Studies showed there was no correlation between TMD symptoms and bruxing in children. No studies demonstrated any correlation of bruxing with sleep apnea in children. The literature did state the etiology of bruxism in children is similar to that of bruxism in adults: life experiences, stress, and anxiety. The literature also stated that children who brux will most likely continue to brux when they become adults. The most interesting finding was no author(s) described a relationship between bruxing in children and damage of permanent teeth!

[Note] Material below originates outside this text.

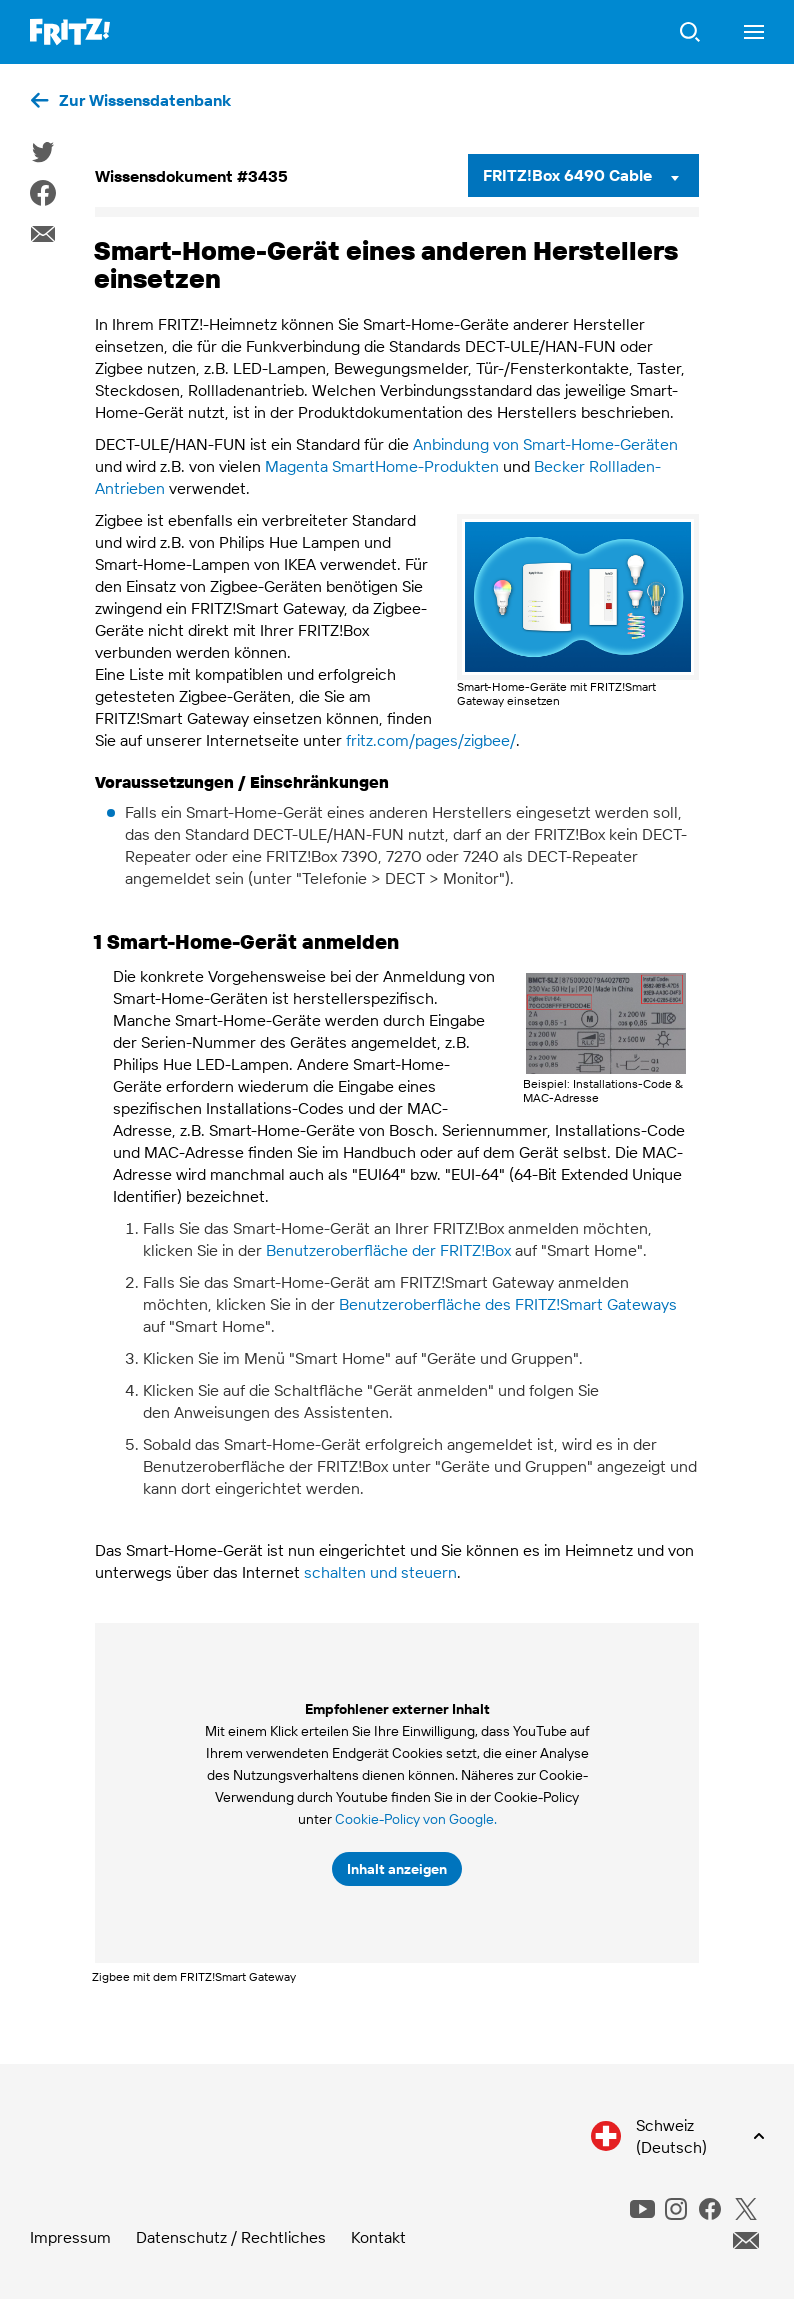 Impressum (70, 2237)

At Florman Orthodontics, we recommend early diagnosis of bruxism in children as early as age 6 or at the beginning of the mixed dentition phase. Early diagnosis of bruxism can prevent irreversible damage to permanent anterior teeth, aid in the diagnosis of sleep apnea, which has been associated with bruxing in adults, and help identify children who are dealing with stress.


When children present with worn down primary or permanent teeth, most parents have no idea their children are bruxing. The most likely reason is that these children are bruxing during the day and/or are not making enough noise at night to alert parents.

Evaluating wear of both the primary and permanent teeth is important. Based on our clinical experience, the majority of children with wear of teeth in the mixed dentition only exhibit wear on primary teeth. Children with wear patters on the primary teeth need to be followed more closely as their permanent incisors begin to erupt. Seldom do we see wear in the 6 year permanent molars. Most damage seen in permanent teeth is in the maxillary and mandibular incisors.


After completing a thorough orthodontic examination in the mixed dentition, we determine if early orthodontic treatment is needed. In children that brux, we integrate bruxing appliances into their Phase I orthodontic treatment plan. Children that do not need Phase I treatment receive one of our fixed or removable bruxing appliances.


If it is suspected that children are bruxing while awake, they must be educated to catch themselves doing it and break the habit. This is the same advice we give adults.